Seorang nenek menawarkan kain tenun di Dusun Sade. | Republika/Raisan Al Farisi

Safari

Singgah di Dusun ‘Obat’

Sade merupakan dusun tertua di Lombok Tengah.

Belum ke Lombok bila melewatkan Dusun Sade, sebuah dusun yang terletak di Lombok tengah, 30 kilometer dari Mataram, Nusa Tenggara Barat (NTB). Lokasinya persis di pinggir jalan Praya-Kuta. Tidak akan terlalu sulit menemukan lokasinya karena sebuah papan petunjuk cukup besar akan memberikan sinyal wisatawan untuk berhenti.

Sade berasal dari bahasa lokal yang artinya obat. Sebelum menjadi perkampungan penduduk, Dusun Sade adalah sebuah bukit tempat masyarakat Sasak berobat. “Dulunya Sade adalah perbukitan yang dikeramatkan masyarakat setempat,” kata Wiredane (23 tahun), pemandu wisata sekaligus penduduk Sade.

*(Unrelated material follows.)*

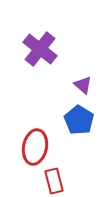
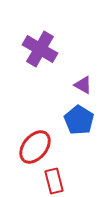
purple cross: rotated 8 degrees counterclockwise
purple triangle: rotated 12 degrees counterclockwise
red ellipse: rotated 28 degrees clockwise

Sade merupakan dusun tertua di Lombok Tengah. Wire mengatakan, sudah 17 generasi menghuni Dusun Sade. Sekarang desa ini memiliki 150 kepala keluarga yang terdiri atas 750 penduduk.

Hampir seluruh penduduk Sade bermata pencaharian sebagai petani. Namun, karena petani di Sade bertani dengan sistem tadah hujan, mereka hanya panen satu kali setahun. Untuk mencukupi pasokan beras, petani Sade membangun lumbung penyimpanan padi.

photo
Aktifitas warga di Dusun Sade. - (Republika/Raisan Al Farisi)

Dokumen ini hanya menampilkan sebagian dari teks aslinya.